Stunned by the implications, Leather Hand stood quietly for a moment. Gods, was the man serious? Finally he cupped his mouth to call, “Come! We have important work ahead of us. Today, we avenge Right Acorn and the Blessed Sun!”
He started headlong down the hill, long strides taking him toward the narrow wash that meandered its way toward the Dust People’s pathetic farmsteads. Turquoise Fox’s proposed “solution” to their problem left him nervous with its possibilities.
Do I have the courage to order my warriors to do such a thing? Can I go through with it myself.?
Ripple lay on his side in the darkness. He was vaguely aware of the gritty floor. It stuck to his cheek where blood had caked and dried. The chill rising through the clay-covered stone countered the hot rush of pain that pulsed with each beat of his heart. He tried not to move his tongue. Each time he did it was to feel a mouth that wasn’t his. That—more than the throbbing in his jaw——frightened him. But the misery in his mouth was drowned by the white agony in his broken hand and the searing in his genitals.
Thankfully, it was too dark to see the terrible reality of what they’d done to him.
A droplet of something wet ran down the curve of his thigh, the tickle of it lost in the fiery pain in his crotch. Was it blood, or perhaps urine? They had told him to release his water as often as possible.
“It washes out the pus,” Water Bow had told him. “If your penis scabs over, your water has no place to go. It’s a nasty and most painful way to die.”
Ripple sobbed, blood and saliva trickling past his bruised lips. He clenched and unclenched his good right hand. His left he tried to keep still. The slightest movement shot agony up his arm.
“You’ll have time,” Water Bow had told him. “You can think for a while. When we come back, you will tell us about this vision. Remember: You have more teeth on the other side of your jaw. You still have your right hand. Living the rest of your life with one good hand and half your teeth will be much easier than living with no hands or teeth at all.”

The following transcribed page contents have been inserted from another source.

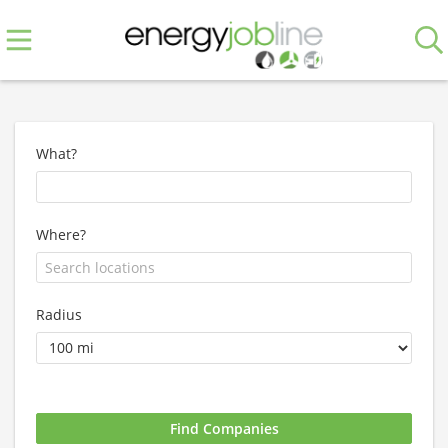
What?
Where?
Radius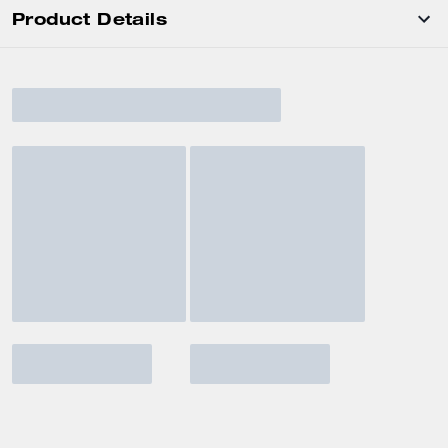
Product Details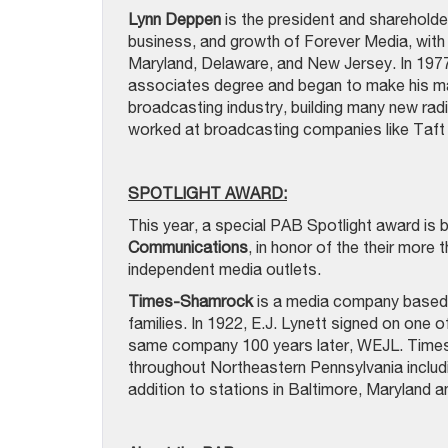
Lynn Deppen
is the president and shareholder
business, and growth of Forever Media, with 
Maryland, Delaware, and New Jersey. In 1977,
associates degree and began to make his mark
broadcasting industry, building many new rad
worked at broadcasting companies like Taft 
SPOTLIGHT AWARD:
This year, a special PAB Spotlight award is 
Communications
, in honor of the their more
independent media outlets.
Times-Shamrock
is a media company based 
families. In 1922, E.J. Lynett signed on one of
same company 100 years later, WEJL. Times
throughout Northeastern Pennsylvania inc
addition to stations in Baltimore, Maryland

I want to die! Please, Cold Bringing Woman. Come and rip what’s left of life from my body.
He heard only silence and felt fluid drip down his thigh.
He remembered the Blessed Larkspur, an indecisive frown marring her beautiful face, as she took his penis in her slim brown fingers. He’d stared down in horror as she turned his defenseless member with great precision, studying it intently. Then she had reached for one of the dried yucca leaves. Still bound, wrists to ankles, he’d tried to wiggle away, only to be jammed hard against the wall by the guards. She had pulled out on his penis, stretching it. With the sharp point of the yucca she had dimpled the tender skin. She had been looking into his eyes when she pushed it in like an arrow.

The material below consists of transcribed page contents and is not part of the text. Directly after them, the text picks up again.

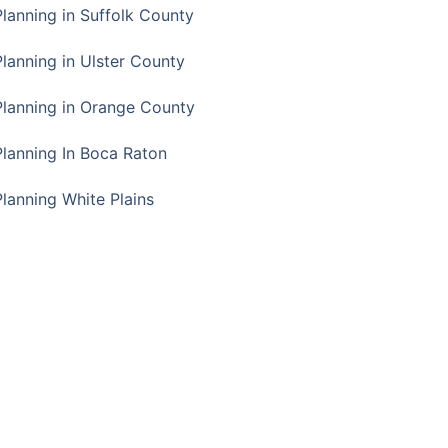
Planning in Suffolk County
Planning in Ulster County
Planning in Orange County
Planning In Boca Raton
Planning White Plains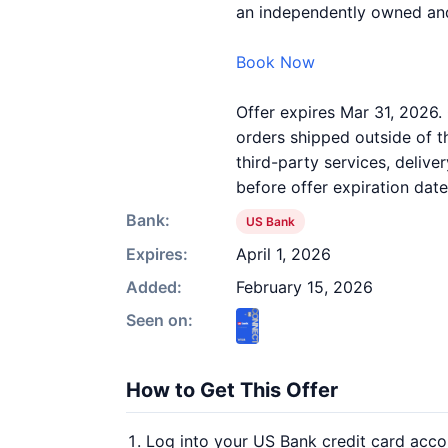
an independently owned and
Book Now
Offer expires Mar 31, 2026. 
orders shipped outside of 
third-party services, deliv
before offer expiration date
Bank:
US Bank
Expires:
April 1, 2026
Added:
February 15, 2026
Seen on:
How to Get This Offer
Log into your US Bank credit card acco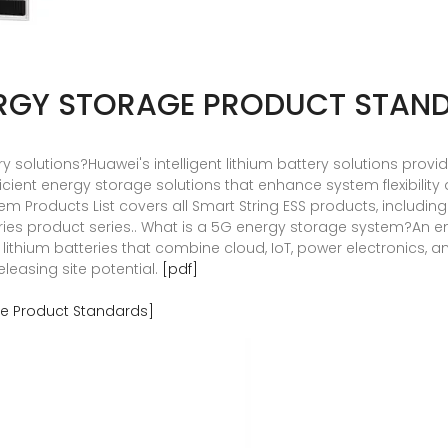
RGY STORAGE PRODUCT STAN
ery solutions?Huawei's intelligent lithium battery solutions prov
cient energy storage solutions that enhance system flexibility a
m Products List covers all Smart String ESS products, includin
s product series.. What is a 5G energy storage system?An en
nt lithium batteries that combine cloud, IoT, power electronics,
easing site potential.
[pdf]
e Product Standards]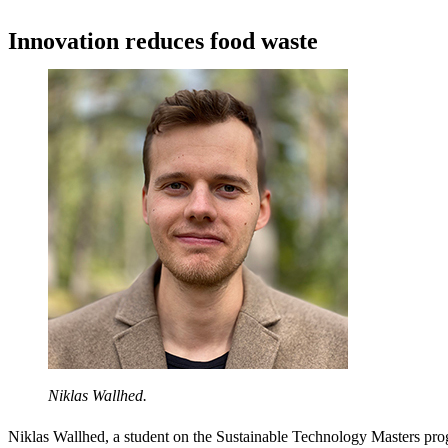
Innovation reduces food waste
Niklas Wallhed.
Niklas Wallhed, a student on the Sustainable Technology Masters pro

He’d wailed like a scalded baby as Larkspur drove the yucca leaf crosswise through the center of his penis just behind the foreskin. She’d had to tug to pull it through, the same as if she’d been sewing a rawhide bag.
Through the burning pain he had been vaguely aware of Larkspur saying something, her voice musical.
The laughter of the guards had followed.
“She says that there’s a lot of gristle in there,” Water Bow had translated. “But, unlike our own people, your barbarian bitches are probably used to that.”
He’d been gasping, half choked on the blood that pooled in his ruined mouth. Crimson drool leaked past his bruised lips and down his chest and stomach. He would remember her large brown eyes—deep pools of curiosity—searching his. The lilting tones of her voice seemed to hang in the air.